Yahya Karomi, S.H, dalam hal ini diwakili oleh Kuasa Hukumnya yaitu Hendrayana, S.H., M.H., Herry Suherman, S.H., Wiwin Taswin, S.H., dan Sugeng Susilo, S.H., M.H.
Pasal 23 ayat (2), Pasal 23 ayat (3) UU No. 2 Tahun 2011 dan Pasal 24 UU
Nomor 2 Tahun 2008 tentang Partai Politik (selanjutnya disebut UU No. 2
Tahun 2008)
Pasal 28D ayat (1) UUD NRI Tahun 1945
Pejabat dan Pegawai di Pusat Pemantauan Pelaksanaan Undang-Undang
Badan Keahlian DPR RI.
Bahwa terhadap kedudukan hukum (legal standing) Pemohon 23 ayat (2)
dan Pasal 23 ayat (3) UU No. 2 Tahun 2011, Pasal 24 UU No. 2 Tahun
2008, Mahkamah Konstitusi memberikan pertimbangan hukum sebagai
berikut:
1) Bahwa setelah memeriksa dengan saksama uraian permohonan dan
dalil-dalil yang dikemukakan Pemohon, bukti-bukti yang diajukan berkait
dengan kedudukan hukum (legal standing) Pemohon, menurut Mahkamah
Pemohon telah membuktikan sebagai anggota partai politik, yaitu Partai
Persatuan Pembangunan yang dibuktikan melalui bukti P-6 berupa Tanda
Anggota Partai Persatuan Pembangunan, bertanggal 1 September 2012
atas nama Pemohon.

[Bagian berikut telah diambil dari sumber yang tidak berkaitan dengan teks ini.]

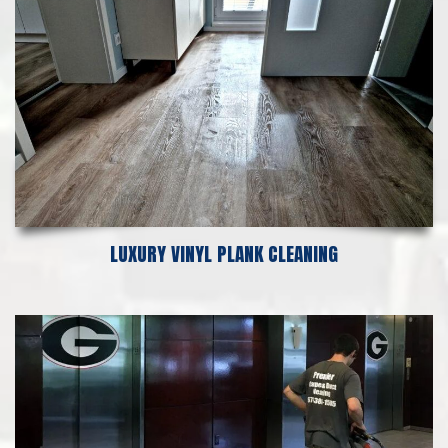
LUXURY VINYL PLANK CLEANING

Berdasarkan hal tersebut, Mahkamah dalam
beberapa putusan sebelumnya telah mempertimbangkan dan memutus
mengenai kedudukan hukum partai politik maupun anggota/pengurus
suatu partai politik yang partai politiknya memiliki anggota di DPR dan
turut serta dalam pembahasan pembentukan undang-undang sebagai
Pemohon dalam pengujian undang-undang.
2) Bahwa sesuai dengan Putusan Mahkamah Konstitusi Nomor 7/PUU-
XIII/2015, bertanggal 21 Juni 2016, telah mempertimbangkan sebagai
berikut:
“...bahwa, dengan mendasarkan pada pertimbangan hukum pada huruf b
sampai dengan huruf j di atas, dan dengan mengetengahkan pula fakta
putusan yang telah dikeluarkan oleh Mahkamah sebagaimana telah
diuraikan pada huruf k di atas, Mahkamah, dalam perkara a quo, perlu
menegaskan kembali bahwa terkait pembatasan pemberian kedudukan
hukum bagi anggota partai politik baik yang menjadi Anggota DPR,
Anggota DPRD, Caleg DPR atau DPRD, maupun yang berstatus hanya
sebagai anggota atau pengurus partai politik, untuk mengajukan
pengujian Undang-Undang, adalah dalam kaitannya untuk menghindari
terlanggarnya etika politik atau mencegah terjadinya konflik kepentingan
yang terkait langsung dengan adanya hak dan/atau kewenangan yang
melekat pada DPR secara institusi untuk membentuk Undang-Undang
dan/atau Anggota DPR untuk mengusulkan rancangan Undang-Undang
sebagaimana telah dipertimbangkan Mahkamah dalam Putusan Nomor
20/PUU-V/2007, serta yang terkait pula dengan hak dan/atau
kewenangan lainnya yang dimiliki oleh DPR dan/atau Anggota DPR yang
diatur dalam UUD 1945 yang oleh Mahkamah, beberapa di antaranya,
telah dipertimbangkan dalam Putusan Nomor 23-26/PUU-VIII/2010 dan
Putusan Nomor 38/PUU-VII/2010. Adapun terhadap persoalan
konstitusionalitas lainnya khususnya yang terkait dengan kedudukan
hukum mereka sebagai warga negara Indonesia yang mempersoalkan
konstitusionalitas Undang-Undang apa pun yang dikaitkan dengan hak-
hak konstitusionalitas selaku warga negara Indonesia baik perorangan
dan/atau kelompok orang - kecuali terhadap Undang-Undang yang
mengatur kedudukan, wewenang, dan/atau hak DPR secara institusi
dan/atau Anggota DPR – Mahkamah akan memeriksa dengan saksama
dan memberikan pertimbangan hukum tersendiri terhadap kedudukan
hukum mereka dalam perkara tersebut sesuai dengan kerugian
konstitusional yang didalilkan;” [vide Putusan Mahkamah Konstitusi
Nomor 7/PUU-XIII/2015, bertanggal 21 Juni 2016, halaman 47-48]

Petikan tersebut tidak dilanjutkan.